Conferenza CX2020 – AI e tecnologie vocali (Milano, 2020)
Data la sua esperienza di comunicatrice, su quali altri aspetti ritiene di doversi soffermare a conclusione di questa intervista, intercettando l’interesse, le curiosità dei nostri lettori e delle nostre lettrici?
Credo che uno dei principali aspetti sia quello di mantenere una visione etica e umanistica dell’Intelligenza Artificiale, senza lasciarsi trascinare solo dalla sua capacità di automatizzare e ottimizzare. Ciò significa coltivare un approccio che metta sempre al centro le persone, non semplicemente come consumatori ma come individui con esigenze, valori e desideri.
Inoltre, per chi si affaccia a questo mondo, consiglio di non smettere mai di formarsi e di mantenere un approccio curioso: l’AI evolve in fretta, ma insieme alla tecnologia devono crescere anche le nostre competenze soft, come l’empatia, la creatività e la capacità di comunicare in modo chiaro e inclusivo.

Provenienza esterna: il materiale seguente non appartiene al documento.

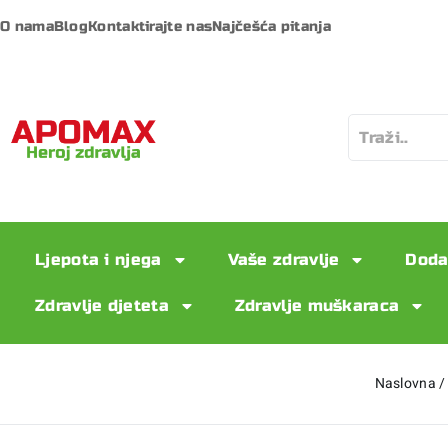
O nama
Blog
Kontaktirajte nas
Najčešća pitanja
Ljepota i njega
Vaše zdravlje
Doda
Zdravlje djeteta
Zdravlje muškaraca
Naslovna
/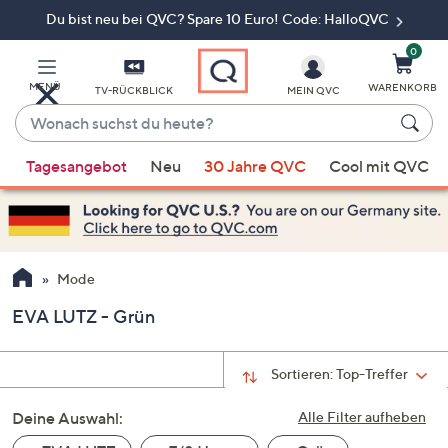
Du bist neu bei QVC? Spare 10 Euro! Code: HalloQVC
Zum
Hauptinhalt
springen
0
MENÜ
WARENKORB
TV-RÜCKBLICK
MEIN QVC
Wonach
suchst
Wenn
du
Tagesangebot
Neu
30 Jahre QVC
Cool mit QVC
Vorschläge
heute?
verfügbar
sind,
verwenden
Sie
Mode
die
EVA LUTZ - Grün
Pfeiltasten
nach
oben
Sortieren:
Top-Treffer
und
Deine Auswahl:
nach
Alle Filter aufheben
unten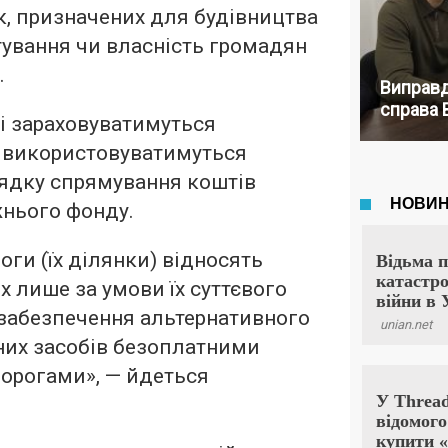
, призначених для будівництва
стування чи власність громадян
.
Виправд
справа 
і зараховуватимуться
 використовуватимуться
рядку спрямування коштів
нього фонду.
оги (їх ділянки) відносять
х лише за умови їх суттєвого
 забезпечення альтернативного
них засобів безоплатними
орогами», — йдеться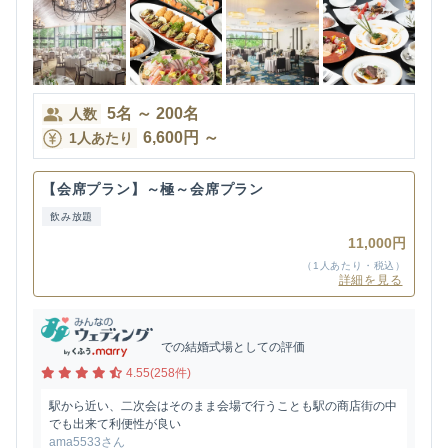
5
名
～
200
名
人数
6,600
円
～
1人あたり
【会席プラン】～極～会席プラン
飲み放題
11,000円
（1人あたり・税込）
詳細を見る
での結婚式場としての評価
4.55(258件)
駅から近い、二次会はそのまま会場で行うことも駅の商店街の中
でも出来て利便性が良い
ama5533さん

Infine, mi sta a cuore sottolineare l’importanza di coltivare reti professionali: che si tratti di gruppi come Women in Voice Italy o Women in AI Italy, o di altre comunità, condividere conoscenza e storie di successo – così come battute d’arresto – aiuta a costruire un ecosistema più forte e davvero plurale. In un contesto in cui l’AI si intreccia con quasi ogni settore professionale, credo che la collaborazione e la condivisione siano elementi essenziali per cogliere a pieno tutte le opportunità di questa “nuova era” della tecnologia.